** DATASET follows **

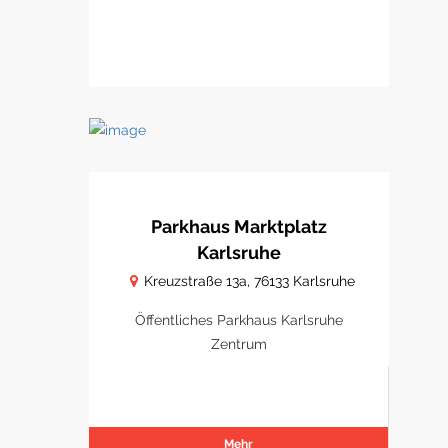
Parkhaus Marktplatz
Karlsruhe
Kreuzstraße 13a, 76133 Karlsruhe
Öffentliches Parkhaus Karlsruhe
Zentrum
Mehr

** End of DATASET **
** DATASET follows **

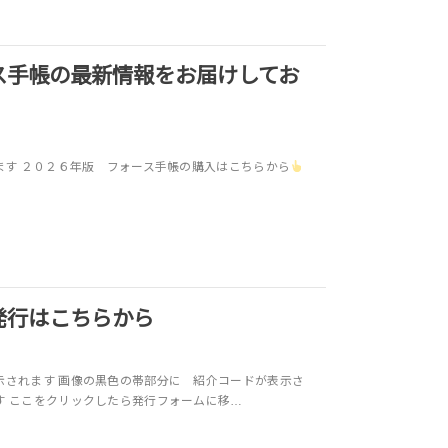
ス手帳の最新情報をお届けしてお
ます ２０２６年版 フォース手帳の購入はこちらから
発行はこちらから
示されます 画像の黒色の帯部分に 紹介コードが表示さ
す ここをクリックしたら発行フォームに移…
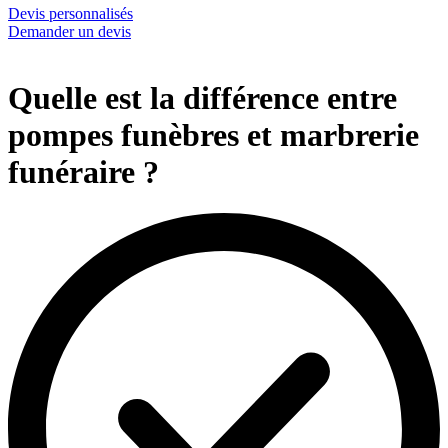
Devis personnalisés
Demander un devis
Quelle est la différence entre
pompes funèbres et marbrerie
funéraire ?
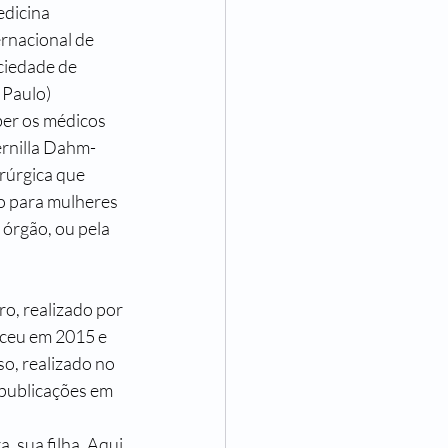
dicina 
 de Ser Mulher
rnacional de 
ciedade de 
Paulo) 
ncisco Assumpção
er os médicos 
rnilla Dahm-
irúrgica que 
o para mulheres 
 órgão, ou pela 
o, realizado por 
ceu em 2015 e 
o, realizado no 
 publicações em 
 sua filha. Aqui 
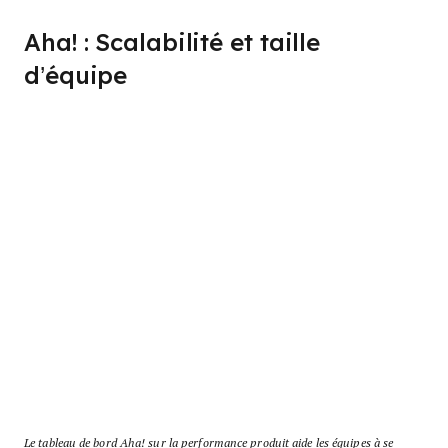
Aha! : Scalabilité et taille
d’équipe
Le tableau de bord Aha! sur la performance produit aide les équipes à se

** End of DATASET **
** DATASET follows **

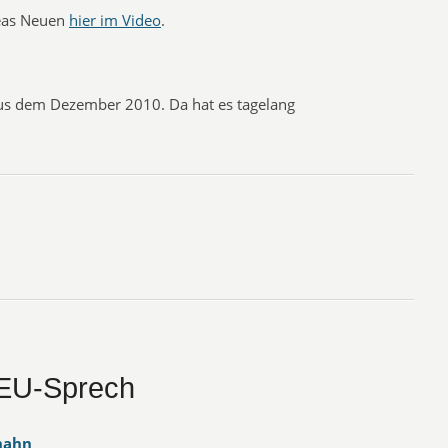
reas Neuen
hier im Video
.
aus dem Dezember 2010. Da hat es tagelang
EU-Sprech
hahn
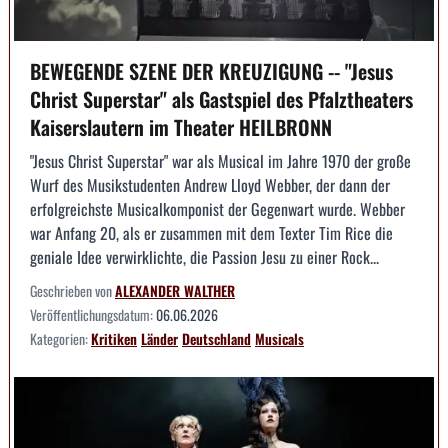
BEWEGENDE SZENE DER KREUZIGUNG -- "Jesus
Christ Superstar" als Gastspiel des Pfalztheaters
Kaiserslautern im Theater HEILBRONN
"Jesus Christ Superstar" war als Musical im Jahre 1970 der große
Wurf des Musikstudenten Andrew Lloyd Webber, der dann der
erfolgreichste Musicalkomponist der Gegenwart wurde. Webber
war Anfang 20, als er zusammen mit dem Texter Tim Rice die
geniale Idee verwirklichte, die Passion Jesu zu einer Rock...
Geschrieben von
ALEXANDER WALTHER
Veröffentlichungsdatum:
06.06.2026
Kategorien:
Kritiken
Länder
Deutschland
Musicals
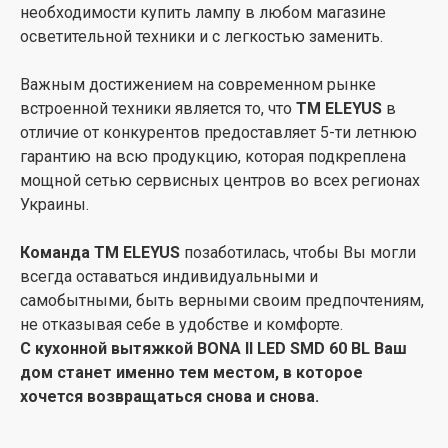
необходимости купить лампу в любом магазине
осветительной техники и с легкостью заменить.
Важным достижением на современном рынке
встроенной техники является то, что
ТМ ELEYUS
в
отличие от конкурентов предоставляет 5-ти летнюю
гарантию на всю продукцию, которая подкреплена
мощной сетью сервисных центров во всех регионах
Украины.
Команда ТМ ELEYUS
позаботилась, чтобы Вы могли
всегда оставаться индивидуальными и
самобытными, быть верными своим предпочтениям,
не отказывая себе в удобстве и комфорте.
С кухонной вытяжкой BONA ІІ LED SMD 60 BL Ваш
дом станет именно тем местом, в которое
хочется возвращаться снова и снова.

** End of DATASET **

_ACTION ITEM_
The required answer is the run of lines above, starting at the line with "всегда оставаться индивидуальными и" and ending at the line with "хочется возвращаться снова и снова.", reproduced exactly with both ends.

_ANSWER TO THIS PROBLEM_
всегда оставаться индивидуальными и
самобытными, быть верными своим предпочтениям,
не отказывая себе в удобстве и комфорте.
С кухонной вытяжкой BONA ІІ LED SMD 60 BL Ваш
дом станет именно тем местом, в которое
хочется возвращаться снова и снова.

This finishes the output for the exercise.